Based in a converted industrial space on Santa Fe Avenue, Radical Rise operates as part gym, part training laboratory, and entirely unconventional. Monthly membership runs $89—significantly below the $150-plus charged by mainstream fitness chains—making elite-level coaching accessible to climbers across economic backgrounds. That accessibility philosophy has become their competitive advantage.
"We're not a boutique operation selecting climbers by resume," said the collective's program director, explaining their philosophy on condition of anonymity. "We scout talent from community centers, from people who'd never otherwise access this kind of training infrastructure."

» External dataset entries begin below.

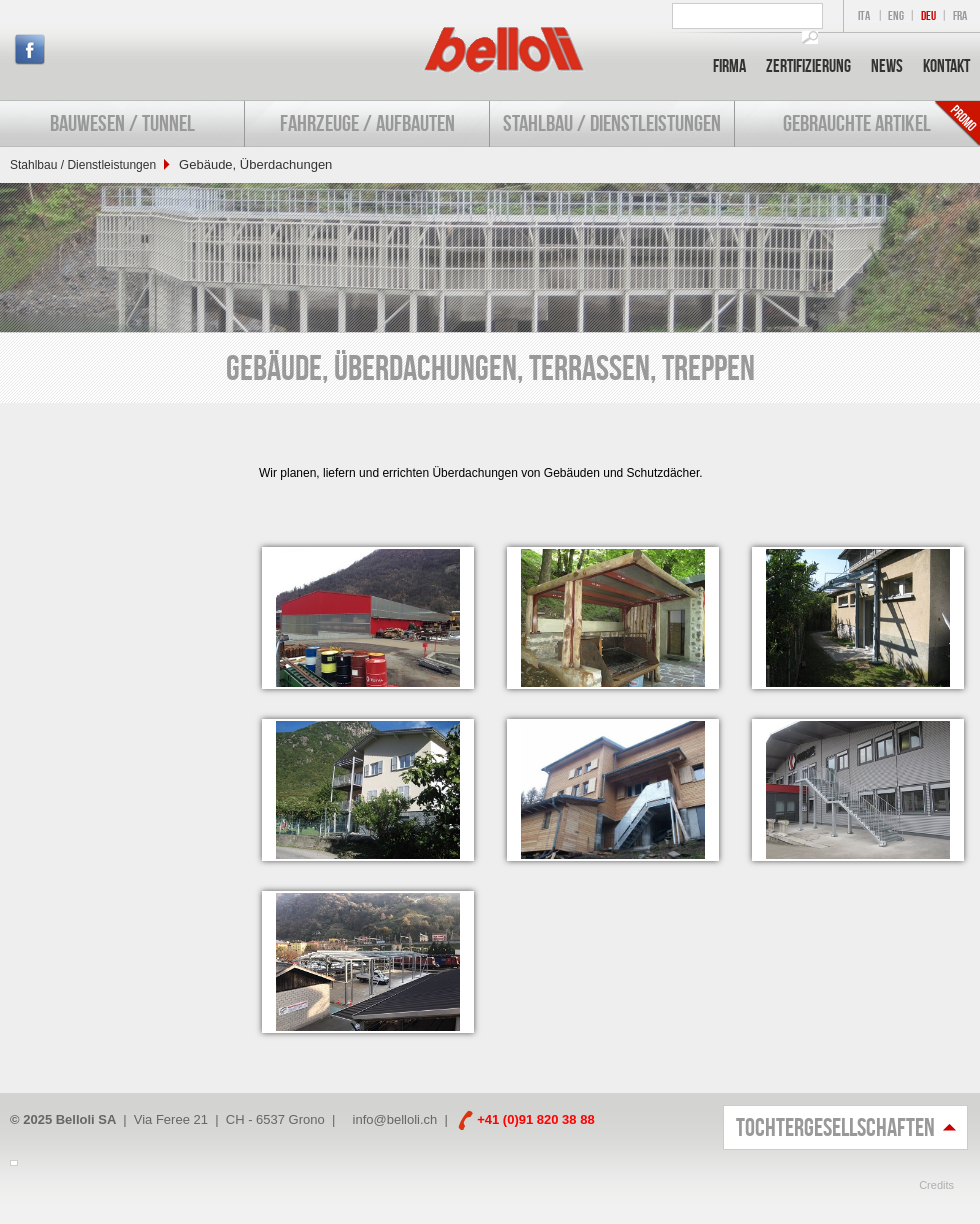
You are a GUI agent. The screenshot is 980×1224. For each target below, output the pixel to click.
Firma (729, 66)
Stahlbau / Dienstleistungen (612, 123)
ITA (864, 15)
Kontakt (946, 66)
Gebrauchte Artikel (857, 123)
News (887, 66)
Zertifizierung (808, 66)
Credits (936, 1185)
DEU (928, 15)
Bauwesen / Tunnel (122, 123)
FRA (960, 15)
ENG (896, 15)
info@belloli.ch (395, 1119)
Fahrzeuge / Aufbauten (367, 123)
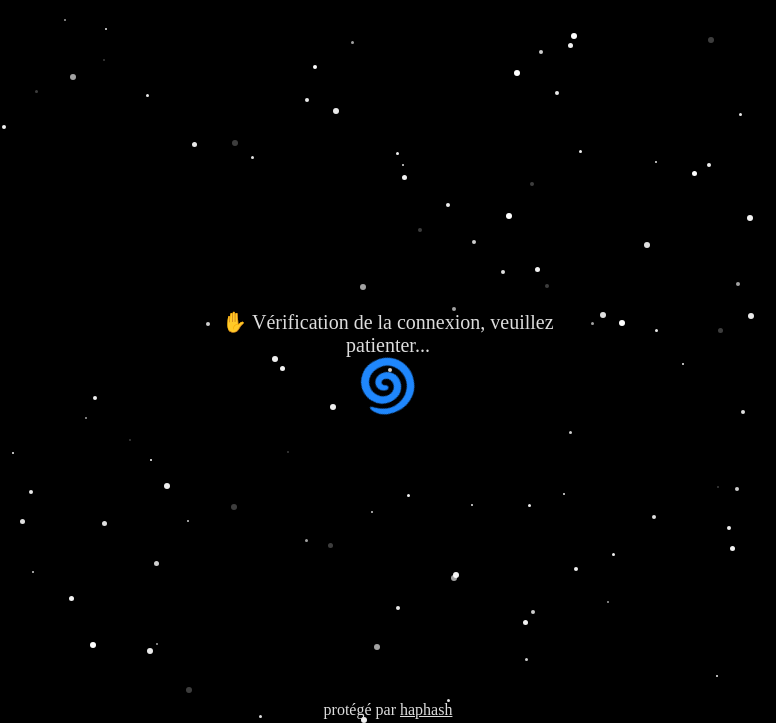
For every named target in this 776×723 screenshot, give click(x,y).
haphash (426, 709)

The team's international breakthrough coincided with growing recognition of speed climbing as a legitimate discipline. The sport, which dominated Olympic demonstration slots and is now under consideration for permanent inclusion, demands explosive power, tactical route knowledge, and split-second decision-making. Radical Rise's competitors have logged over 2,000 hours of practice collectively in the past 18 months.
Their success reflects a broader transformation in Los Angeles's extreme sports landscape. While traditional rock climbing has thrived in nearby areas like Joshua Tree and the San Gabriel Mountains for decades, competitive indoor climbing remained relatively niche. That changed when younger athletes, many priced out of surfing and skateboarding culture, discovered climbing's combination of accessibility and intensity.
The collective trains four days weekly, with sessions running from 6 a.m. to midnight to accommodate members' day jobs. Equipment costs remain modest—climbing shoes around $120, harnesses under $100—removing barriers that gatekeep sports like mountaineering.
Looking ahead, Radical Rise is hosting the Pacific Regional Speed Climbing Championships this October at their downtown location. They're also expanding into a second space near Koreatown, with plans to launch youth programming across South LA.
For a city known for trendsetting sports culture, climbing's grassroots explosion in unconventional venues represents something genuinely fresh: athletic excellence emerging not from exclusive facilities or wealthy patronage, but from community-driven passion.